Капитан переминался с ноги на ногу, но молчал.
— Император не любит делиться своим парфюмом, — напомнила Кестрель. — А я не люблю сюрпризы.
— Этот гэррани — никто. Мы даже имени его не знаем.
Значит, не Арин. Ни о чем другом Кестрель сейчас думать не могла. Нет, это не он. Губернатор Гэррана — слишком важная фигура. Его нельзя просто так посадить в тюрьму. И все же в тюрьме сидит кто-то из гэррани.
Молоко со специями уже не казалось Кестрель сладким, но она все равно улыбнулась капитану:
— Что ж, идем.
Тюрьма находилась за стенами дворца, ниже по склону холма, в другой части города. Ее специально построили в том месте, где возник естественный провал грунта, а позже воронку расширили и укрепили. Тюрьма получилась небольшая, не то что у восточных варваров, которые, по слухам, выстроили для пленников целый подземный город. Но валорианскому императору незачем было держать заключенных в столице. Обычно их высылали на далекий север работать в шахтах. В столичной тюрьме оставляли только самых опасных преступников, которых приговаривали к смертной казни.
Капитан повел Кестрель вниз по лестнице, которая казалась бесконечной. На стенах горели масляные лампы, было душно. Шлейф платья с шелестом волочился по ступенькам. Кестрель невольно представила, будто она сама пленница, которую ведут в камеру. Сердце забилось быстрее. Что, если ее и впрямь в чем-то обвинят и бросят в темницу?
Они прошли мимо камеры. Пальцы, похожие на мерзких белых червей, потянулись через зарешеченное окошко. Узник что-то прохрипел, шепелявя, на незнакомом языке. Кестрель поняла, что у заключенного выбиты зубы, и отшатнулась.
— Не подходите к решеткам, — посоветовал капитан. — Нам сюда, — добавил он, указывая вниз, хотя другого пути все равно не было.
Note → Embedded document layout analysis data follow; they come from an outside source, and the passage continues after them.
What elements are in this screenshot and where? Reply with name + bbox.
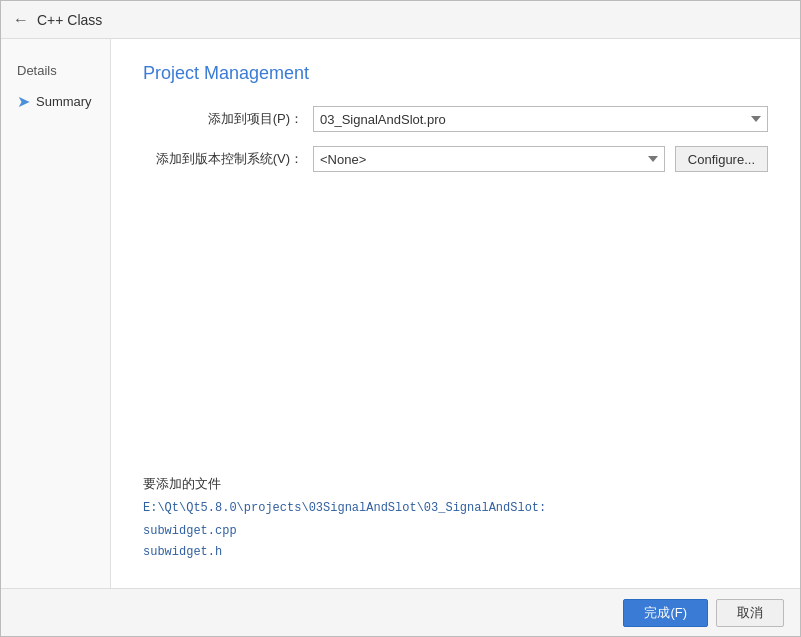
- file-item: subwidget.cpp: [143, 521, 768, 543]
- window: ← C++ Class Details ➤ Summary Project Ma…: [0, 0, 801, 637]
- project-row: 添加到项目(P)： 03_SignalAndSlot.pro: [143, 106, 768, 132]
- files-list: subwidget.cpp subwidget.h: [143, 521, 768, 564]
- sidebar-item-summary[interactable]: ➤ Summary: [11, 88, 100, 115]
- project-select[interactable]: 03_SignalAndSlot.pro: [313, 106, 768, 132]
- main-area: Details ➤ Summary Project Management 添加到…: [1, 39, 800, 588]
- files-path: E:\Qt\Qt5.8.0\projects\03SignalAndSlot\0…: [143, 501, 768, 515]
- titlebar: ← C++ Class: [1, 1, 800, 39]
- vcs-label: 添加到版本控制系统(V)：: [143, 150, 303, 168]
- section-title: Project Management: [143, 63, 768, 84]
- finish-button[interactable]: 完成(F): [623, 599, 708, 627]
- arrow-right-icon: ➤: [17, 92, 30, 111]
- project-label: 添加到项目(P)：: [143, 110, 303, 128]
- back-button[interactable]: ←: [13, 11, 29, 29]
- content-area: Project Management 添加到项目(P)： 03_SignalAn…: [111, 39, 800, 588]
- files-section: 要添加的文件 E:\Qt\Qt5.8.0\projects\03SignalAn…: [143, 455, 768, 564]
- configure-button[interactable]: Configure...: [675, 146, 768, 172]
- vcs-row: 添加到版本控制系统(V)： <None> Configure...: [143, 146, 768, 172]
- file-item: subwidget.h: [143, 542, 768, 564]
- sidebar: Details ➤ Summary: [1, 39, 111, 588]
- footer: 完成(F) 取消: [1, 588, 800, 636]
- sidebar-item-details[interactable]: Details: [11, 59, 100, 82]
- files-heading: 要添加的文件: [143, 475, 768, 493]
- form-area: 添加到项目(P)： 03_SignalAndSlot.pro 添加到版本控制系统…: [143, 106, 768, 172]
- window-title: C++ Class: [37, 12, 102, 28]
- cancel-button[interactable]: 取消: [716, 599, 784, 627]
- vcs-select[interactable]: <None>: [313, 146, 665, 172]
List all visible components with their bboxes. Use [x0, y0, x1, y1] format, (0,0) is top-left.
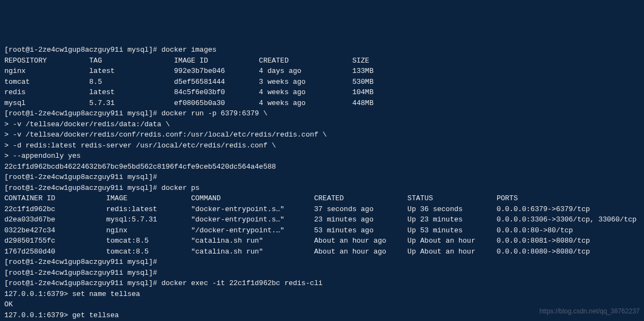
watermark: https://blog.csdn.net/qq_38762237	[540, 306, 640, 317]
terminal-output[interactable]: [root@i-2ze4cw1gup8aczguy91i mysql]# doc…	[4, 45, 640, 321]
Наконец лестница закончилась. Оказавшись на ровном полу, Кестрель от неожиданности едва не потеряла равновесие. Здесь пахло сыростью и сточными водами. Капитан открыл дверь в камеру и жестом предложил Кестрель войти. Она замешкалась на мгновение, вдруг испугавшись, что ее хотят запереть внутри. Рука невольно потянулась к кинжалу на поясе.
Капитан усмехнулся, и тут же в углу темницы что-то загремело. Масляная лампа осветила человека, сидевшего на полу. Он был прикован цепями к стене. Его босые пятки упирались в грубый неровный пол — очевидно, узник изо всех сил пытался отодвинуться от валорианцев как можно дальше.
— Не беспокойтесь, он не опасен, — заверил капитан. — Держите.
Он передал Кестрель лампу и потянул цепь, так что заключенный оказался прижат к стене. Пленник задрожал и начал всхлипывать, молясь всем гэрранским богам сразу.
Кестрель сразу поняла, что это не Арин, — узник оказался слишком старым, а черты его лица — слишком тонкими. Кестрель не видела этого человека раньше. Она обрадовалась — и тут же устыдилась своих чувств. Какая разница, знает она его или нет? Узник обречен на страдания. Взгляд капитана не предвещал ничего хорошего. Кестрель поняла, что не хочет наблюдать за тем, что сейчас произойдет, и повернулась к выходу.
— А вот этого император не разрешал, — остановил ее капитан. — Он сказал, что вы должны присутствовать здесь от начала до конца. Если вы начнете упираться, он велел не только снять с пленника кожу, но отрезать пальцы.
Узник на секунду замолчал, но начал молиться снова. Голос его дрожал. Кестрель показалось, будто она сама обратилась в этот прерывистый, слабый голос. В механизм, пружины которого сжали до предела.
— Мне здесь не место, — произнесла Кестрель.
— Вы — будущая императрица, — возразил капитан, — а значит, должны это видеть. Или вы думали, что будете только носить красивые платья и плясать на балах? — Он проверил натяжение цепи, и узник безвольно повис в оковах. — Поднесите лампу ближе, госпожа, — велел капитан.
Заключенный поднял голову, так что свет отразился в его глазах. И у Кестрель сжалось сердце. Глаза у пленника, как у большинства гэррани, были серыми и ясными, и Кестрель невольно представила, будто это Арин сидит здесь, шепча имя бога милосердия, а она ничем не может ему помочь.